Look in the news about Dell and NVidia GPU's - they were probably second or third, after HP, to 'discover' that the GPU's literally burn or melt the chip's package.
Perhaps a 'new' Dell will be better, but news has it (mixed with a little rumor, but then look at this website's name

) that all NVidia chips from about 18 months ago to the present are actually affected; they just won't (or can't) own up to it yet.
They'll send you a patch to keep the fan running, and hope the thing lasts until your warranty expires.
I'm no particular fan of any brand, including Apple - everyone has had their fair share of problems, so double check with skepticism on any laptop with NVidia GPU's, even Apple's machines.
However, I'll bet you get better service if there is a problem from Apple than from Dell.
I friend of mine (a professional, non-tech person) has a Dell laptop purchased perhaps a year or so ago. It came with Vista, when XP was still an option (she didn't purchase one of the 'business' machines that continued to have XP downgrade rights).
Her cell-based mobile broadband device, for which she still had another 8 months on contract, had no driver for Vista - which she didn't realize until after she and her husband spent 3 weeks trying to get it to work. I had to locate and install beta drivers to get it to function, developed by an open-source volunteer. It worked, but they paid me $25 to find the driver and install it (they offered $100, but really - they're friends, not clients).
Anyway, since then, she has received a replacement keyboard, which she installed herself (that took 2 days, and then she called me over to do that for her). The keyboard was a replacement for the one she ruined trying to replace something else that was under the keyboard (I forget what that was).
I remember how 'nice' the machine looked (looks), the Vista-home-premium with the glowing buttons (first time I had seen the Vista interface) - it seemed a bit foreign compared to XP, but 'pretty' - slow for a dual Intel machine with 256 Mbytes of GPU - but nice looking.
If you can find a legitimate XP disc in your collection, and assuming you can or are willing to 'transfer' that to your 'new' Dell, I'd personally choose to run XP if I'm going to run Windows at all. I highly recommend the 64 bit version, too - it's faster, more stable and actually uses the RAM you give it.
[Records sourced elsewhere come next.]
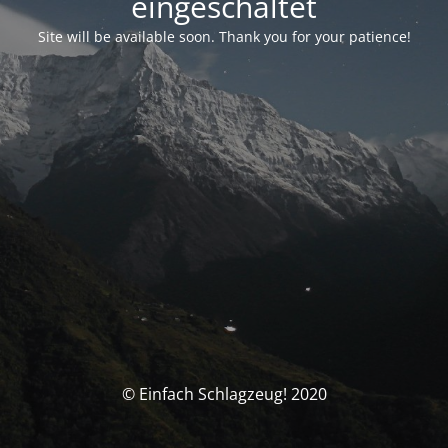
eingeschaltet
Site will be available soon. Thank you for your patience!
© Einfach Schlagzeug! 2020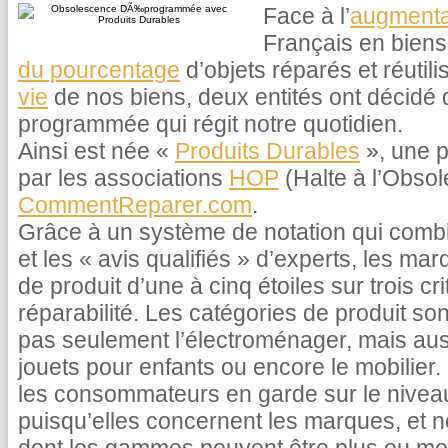
Face à l’
augmenta
Français en bien
du pourcentage
d’objets réparés et réutili
vie
de nos biens, deux entités ont décidé 
programmée qui régit notre quotidien.
Ainsi est née «
Produits Durables
», une p
par les associations
HOP
(Halte à l’Obso
CommentReparer.com
.
Grâce à un système de notation qui comb
et les « avis qualifiés » d’experts, les m
de produit d’une à cinq étoiles sur trois cri
réparabilité. Les catégories de produit s
pas seulement l’électroménager, mais aussi
jouets pour enfants ou encore le mobilier
les consommateurs en garde sur le niveau
puisqu’elles concernent les marques, et n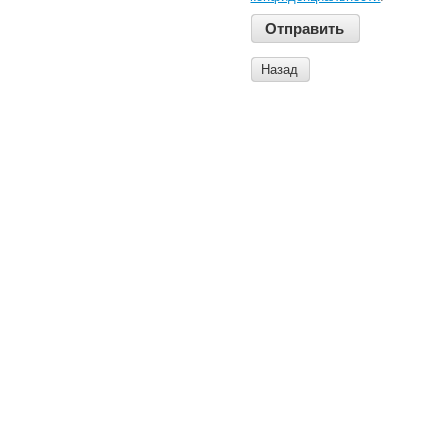
Назад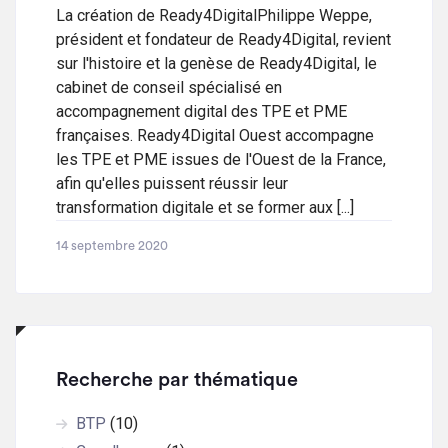
La création de Ready4DigitalPhilippe Weppe,
président et fondateur de Ready4Digital, revient
sur l'histoire et la genèse de Ready4Digital, le
cabinet de conseil spécialisé en
accompagnement digital des TPE et PME
françaises. Ready4Digital Ouest accompagne
les TPE et PME issues de l'Ouest de la France,
afin qu'elles puissent réussir leur
transformation digitale et se former aux [...]
14 septembre 2020
Recherche par thématique
BTP
(10)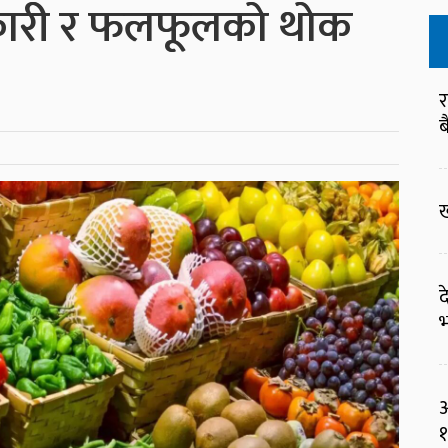
ारी र फलफूलको थोक
र
ब
ख
द
भ
आ
१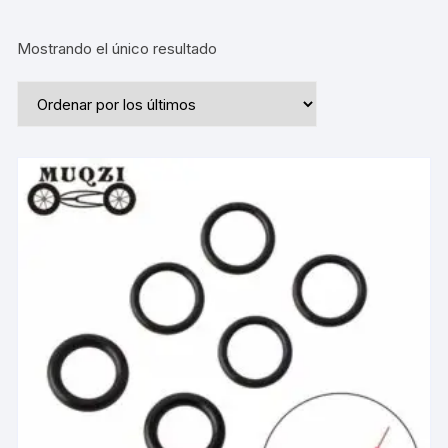
Mostrando el único resultado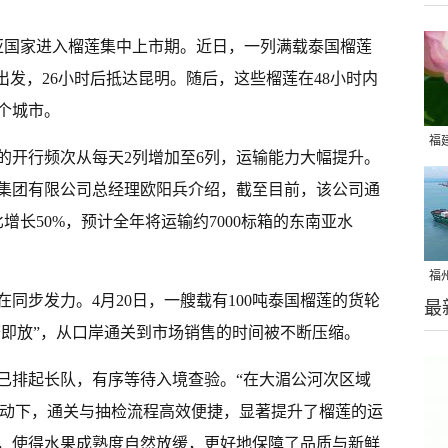
亚国家进入榴莲集中上市期。近日，一列满载泰国榴莲
出发，26小时后抵达昆明。随后，这些榴莲在48小时内
个城市。
福
的开行频次从每天2列增加至6列，运输能力大幅提升。
亩
集团有限公司总经理欧阳兵介绍，截至目前，该公司通
增长50%，预计全年将运输约7000标箱的东南亚水
福
同步发力。4月20日，一艘载有100吨泰国榴莲的货轮
最
绩
查即放”，从口岸通关到市场销售的时间被不断压缩。
已排起长队，有序等待入境查验。“在大湄公河次区域
推动下，通关与抽检流程高效便捷，显著提升了榴莲的运
，使得水果成熟度自然放缓，更好地保障了品质与新鲜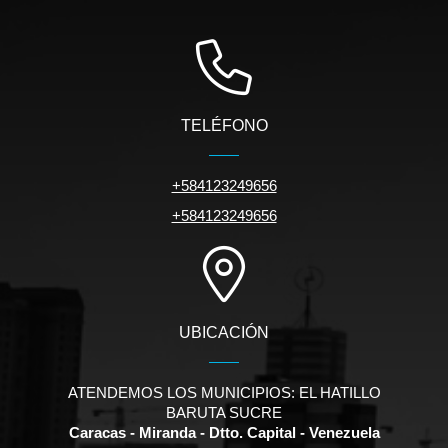
TELÉFONO
+584123249656
+584123249656
UBICACIÓN
ATENDEMOS LOS MUNICIPIOS: EL HATILLO
BARUTA SUCRE
Caracas - Miranda - Dtto. Capital - Venezuela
As a developer, I can tell you without hesitation that, although XP and it's NT ancestors were actually good technical accomplishments (rumors to the contrary are not as 'real' as many profess), the interior of OSX, to a developer and engineer, is considerably more 'modern' and advanced in design. OSX is based on Unix, that has a 30+ year history of reliability - though this particular branch might be aged to only 20, and Apple's 'generation' of the kernel and other choices putting it together mean that some of it is even more recent, the point is the technological roots of OSX are extremely well exercised and proven. It was a great choice to use as the basis for OSX. Windows struck out on their own, and re-invented the wheel, and didn't do as well.
OSX's Unix based file system approach is much better than Windows. One place you see this is in managing large files on disks were write cache is disabled. OSX's method for mapping the location of files is more sophisticated (and the Unix system allows for plugin file system alternatives). In Windows, for example, if you have a file that's 4Gbytes (typical enough these days), and if the allocation size is 4K (common), there will be 1 million entries in the directory to map that file. If you copy the file from one drive to another, and write caching is disabled, the machine may appear to hang for several minutes (sometimes 15 or 20), even though the file COULD be copied in about 3 minutes. It makes you wait through hundreds of thousands of directory management steps. Of course, turning on the write cache 'fixes' this - at the risk of loosing directories at every errant shutdown.
The long awaited WinFX filesystem, which was supposed to be in Vista, never appeared. They had to strip it because they couldn't get the code into 'release condition' soon enough. They still haven't, as far as I know.
Unix methods are far superior in this regard, and Apple inherited that when it decided to base OSX on Unix, and then selected a range of filesystems you can choose from. I don't see this mentioned much in the argument between OSX and Vista - I usually hear more generic terms like reliability, virus susceptibility, user interface quality - but there are more mundane specifics like this which form the real guts of your computer system you would never know about unless you had a reason to look, like I do (as a developer).
Every where you turn to examine the differences involved you find points to be made like this. There are a few in favor of Windows (especially Windows 2000 and XP), but they are few and of limited value. Critical sections, for example - a technique used to protect memory shared by various threads in an application, is much faster and lighter in Windows than in Unix/Linux and Mac. Mac is more like Linux than you might believe, because under the hood is the ancestor to all of the Linux/Unix family line.
In most ways that matter, and the closer you look to compare, you'll realize there's a lot to appreciate about the design of the Mac OSX compared to anything from Windows.
With all of that said, I still develop applications that target Windows - I'm in business, so I have to choose to cover a wide audience. The only 'catch' I ever agree with which designates a Windows machine for a particular purpose is if a required application is only available on Windows, and there are a few, but they are generally not required by most users.